Was it the distorting guilt connected to them that had dragged her to an unfinished death?

Sitting down, Ioanne ran a hand through her hair. A few of her strands still caught in the fine braided locks.

"She hit her head!" the father, still kneeling on the ground, murmured over the shoulder to his wife. Whispering as if he really assumed the stranger could not understand him in the small stable. She heard him but said nothing to dissuade his assumption. Perhaps he was right. Should he believe it. Then this time she would ask the questions and perhaps receive real answers.

"Why should I have taken him?" she began.

The woman farmer frowned uncertainly. Slowly the parents rose again and brushed straw from their skirts and trousers.

"Because of the law. Because all boys are put into military service for three years as soon as they turn eighteen. And we would have complied if he had been a boy like any other but like this... The whole village helped us to..."

Ioanne raised her hand and the woman faltered in her rumbling, trembling babble.

"Then the war is... not over?" she continued asking. Her fingers lowered again. Settled down on her knee and clawed into it. She had been sure she had fought the final battle. An ultimate battle.

This time it was the man who answered. "There is always war." He looked at her doubtfully as if he couldn't quite believe the absurdity of her question. "And not just one. It's we against... everyone else."

"We..." Before Ioanne could quite finish her words the boy, so very protected, approached from the side.

"The council of witches. Are you not a witch?"

"Shh!" his father quickly interrupted him. By then, however, Ioanne was already leaning further forward, peering at the others in a way so insistent that her small body, battered by dirt and bruises, seemed much larger. She had never been the strongest, the most capable, the smartest or the best at anything. But she possessed a look in her eyes that others could not escape.

"A council of witches." she put the word in the air, tasting it on her tongue. When they had been nothing more than a small army driven by vengeance, cutting through superior numbers like the blade of a retributive deity, the notion of a council had been a mere thought. She licked her dry lips uneasily.

"The city, Lutejan. How long has it been since... since it burned down?" A jerk went through her voice and her fingers slid into a tense knot over her knees.

The answer to this came quicker than she would have expected. And simpler, accompanied by an irritated shrug of shoulders as the woman in front of her put her hands on her hips and explained directly.

"One hundred years. Very precisely, in fact. The anniversary feast is the day after tomorrow."

A rush swept through her head and through her veins. She heard it flowing and swirling in her body as if her insides had turned into a rain-borne storm. The world beneath her seemed to churn. She felt the vibration in the ground, but seemed to be the only one doing so, for the three others only looked at her in wonder as she sat there. Her eyes widened, her mouth opened into a soundless gasp.

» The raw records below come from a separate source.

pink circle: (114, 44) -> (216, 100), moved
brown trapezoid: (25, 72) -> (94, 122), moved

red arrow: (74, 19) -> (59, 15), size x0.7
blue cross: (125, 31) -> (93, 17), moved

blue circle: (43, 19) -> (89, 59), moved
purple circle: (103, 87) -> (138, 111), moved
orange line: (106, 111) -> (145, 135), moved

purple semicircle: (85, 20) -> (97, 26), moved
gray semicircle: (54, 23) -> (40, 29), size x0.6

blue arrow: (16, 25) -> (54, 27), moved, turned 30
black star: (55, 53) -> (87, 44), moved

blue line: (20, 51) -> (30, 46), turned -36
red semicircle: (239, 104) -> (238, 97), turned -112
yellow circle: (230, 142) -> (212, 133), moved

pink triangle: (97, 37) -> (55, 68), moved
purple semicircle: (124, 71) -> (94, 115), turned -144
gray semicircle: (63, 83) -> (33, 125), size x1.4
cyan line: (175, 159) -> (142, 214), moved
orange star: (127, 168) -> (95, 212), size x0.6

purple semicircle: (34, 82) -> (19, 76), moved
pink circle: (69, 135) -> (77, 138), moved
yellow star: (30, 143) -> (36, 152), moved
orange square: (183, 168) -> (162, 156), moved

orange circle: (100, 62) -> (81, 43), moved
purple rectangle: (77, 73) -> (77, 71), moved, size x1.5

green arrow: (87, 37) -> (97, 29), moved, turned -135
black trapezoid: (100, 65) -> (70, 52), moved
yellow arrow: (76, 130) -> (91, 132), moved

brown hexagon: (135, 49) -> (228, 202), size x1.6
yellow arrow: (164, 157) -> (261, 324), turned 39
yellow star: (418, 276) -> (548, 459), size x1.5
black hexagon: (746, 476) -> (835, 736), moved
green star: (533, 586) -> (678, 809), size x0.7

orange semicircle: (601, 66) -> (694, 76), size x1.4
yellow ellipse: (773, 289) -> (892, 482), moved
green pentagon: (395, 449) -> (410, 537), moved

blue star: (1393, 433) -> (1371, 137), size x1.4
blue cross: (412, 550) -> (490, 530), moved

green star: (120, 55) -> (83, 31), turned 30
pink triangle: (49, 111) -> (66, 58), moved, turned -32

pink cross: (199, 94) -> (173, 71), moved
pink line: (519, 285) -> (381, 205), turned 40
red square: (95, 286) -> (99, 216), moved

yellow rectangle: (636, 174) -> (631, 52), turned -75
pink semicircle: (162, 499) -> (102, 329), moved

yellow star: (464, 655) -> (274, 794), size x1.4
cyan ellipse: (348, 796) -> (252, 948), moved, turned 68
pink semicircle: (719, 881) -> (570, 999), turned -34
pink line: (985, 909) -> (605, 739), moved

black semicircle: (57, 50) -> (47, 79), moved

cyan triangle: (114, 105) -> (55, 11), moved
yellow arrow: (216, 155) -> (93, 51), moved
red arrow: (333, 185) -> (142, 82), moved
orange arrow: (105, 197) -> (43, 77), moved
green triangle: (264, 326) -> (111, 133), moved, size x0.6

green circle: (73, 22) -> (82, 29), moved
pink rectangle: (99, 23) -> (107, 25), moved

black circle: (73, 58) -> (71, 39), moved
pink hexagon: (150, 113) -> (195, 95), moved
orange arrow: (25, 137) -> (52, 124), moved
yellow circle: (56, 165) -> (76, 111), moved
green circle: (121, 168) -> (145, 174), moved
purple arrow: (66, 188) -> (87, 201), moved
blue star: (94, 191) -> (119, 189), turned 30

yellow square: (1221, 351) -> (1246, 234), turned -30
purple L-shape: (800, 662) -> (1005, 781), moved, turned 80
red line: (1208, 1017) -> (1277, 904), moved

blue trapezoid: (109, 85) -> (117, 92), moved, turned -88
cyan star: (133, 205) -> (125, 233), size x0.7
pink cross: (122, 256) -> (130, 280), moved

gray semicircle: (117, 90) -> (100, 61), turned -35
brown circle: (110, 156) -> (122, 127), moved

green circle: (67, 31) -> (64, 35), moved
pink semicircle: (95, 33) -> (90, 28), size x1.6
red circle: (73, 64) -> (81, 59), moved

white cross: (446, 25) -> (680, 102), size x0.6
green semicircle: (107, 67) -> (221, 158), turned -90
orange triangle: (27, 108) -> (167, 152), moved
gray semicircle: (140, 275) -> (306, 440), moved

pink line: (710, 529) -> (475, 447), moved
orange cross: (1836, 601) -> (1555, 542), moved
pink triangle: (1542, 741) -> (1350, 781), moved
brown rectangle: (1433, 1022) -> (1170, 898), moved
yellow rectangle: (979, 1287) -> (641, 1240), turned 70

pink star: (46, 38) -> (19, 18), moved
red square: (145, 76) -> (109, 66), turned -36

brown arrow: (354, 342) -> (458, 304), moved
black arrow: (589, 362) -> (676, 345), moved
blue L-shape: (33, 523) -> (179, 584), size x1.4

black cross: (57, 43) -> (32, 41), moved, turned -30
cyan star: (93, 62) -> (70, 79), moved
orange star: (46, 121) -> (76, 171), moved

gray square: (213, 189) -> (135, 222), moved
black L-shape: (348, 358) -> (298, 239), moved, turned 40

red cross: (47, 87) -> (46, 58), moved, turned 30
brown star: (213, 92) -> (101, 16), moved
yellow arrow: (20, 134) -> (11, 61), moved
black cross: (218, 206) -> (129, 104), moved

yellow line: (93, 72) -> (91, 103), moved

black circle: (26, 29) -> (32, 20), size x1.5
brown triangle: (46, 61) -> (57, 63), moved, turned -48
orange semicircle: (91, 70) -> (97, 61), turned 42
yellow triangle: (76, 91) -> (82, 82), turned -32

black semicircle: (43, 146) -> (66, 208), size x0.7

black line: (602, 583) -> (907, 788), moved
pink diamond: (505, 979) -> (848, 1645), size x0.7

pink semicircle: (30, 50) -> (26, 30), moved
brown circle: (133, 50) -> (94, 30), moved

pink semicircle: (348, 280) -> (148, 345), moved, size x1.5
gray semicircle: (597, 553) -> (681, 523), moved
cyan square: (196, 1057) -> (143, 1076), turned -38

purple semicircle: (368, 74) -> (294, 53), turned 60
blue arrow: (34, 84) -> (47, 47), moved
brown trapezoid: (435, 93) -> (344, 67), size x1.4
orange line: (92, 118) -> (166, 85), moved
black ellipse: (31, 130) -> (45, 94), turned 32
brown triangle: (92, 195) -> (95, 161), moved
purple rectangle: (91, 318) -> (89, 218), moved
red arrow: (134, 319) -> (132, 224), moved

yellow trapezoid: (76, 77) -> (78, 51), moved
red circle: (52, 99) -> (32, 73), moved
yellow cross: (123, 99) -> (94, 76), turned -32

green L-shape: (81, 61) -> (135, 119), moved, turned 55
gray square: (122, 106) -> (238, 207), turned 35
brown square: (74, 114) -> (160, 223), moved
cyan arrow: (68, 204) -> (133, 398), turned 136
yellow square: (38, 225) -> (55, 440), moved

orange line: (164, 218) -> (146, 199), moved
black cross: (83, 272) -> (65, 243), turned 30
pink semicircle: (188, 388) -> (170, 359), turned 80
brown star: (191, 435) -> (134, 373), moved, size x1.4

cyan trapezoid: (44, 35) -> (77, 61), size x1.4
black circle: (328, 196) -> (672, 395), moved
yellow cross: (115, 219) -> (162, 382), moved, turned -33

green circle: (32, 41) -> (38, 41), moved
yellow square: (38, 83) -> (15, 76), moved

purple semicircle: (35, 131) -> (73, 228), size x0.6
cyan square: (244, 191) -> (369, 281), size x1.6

"It's going to be a big party!" the shepherd boy announced over the pressure in her ears. "She has the same name!" he then went on to declare, seeming to brush aside the tension billowing around her as if he really didn't register it. Like a child. An enthusiastic child that looked like a sheep and was as big as a man. Not a soldier, she believed them.

"She has the same name as the liberator." he told his parents. "Like the heroine who overthrew the tyrant and created the Council of Witches. Ioanne!"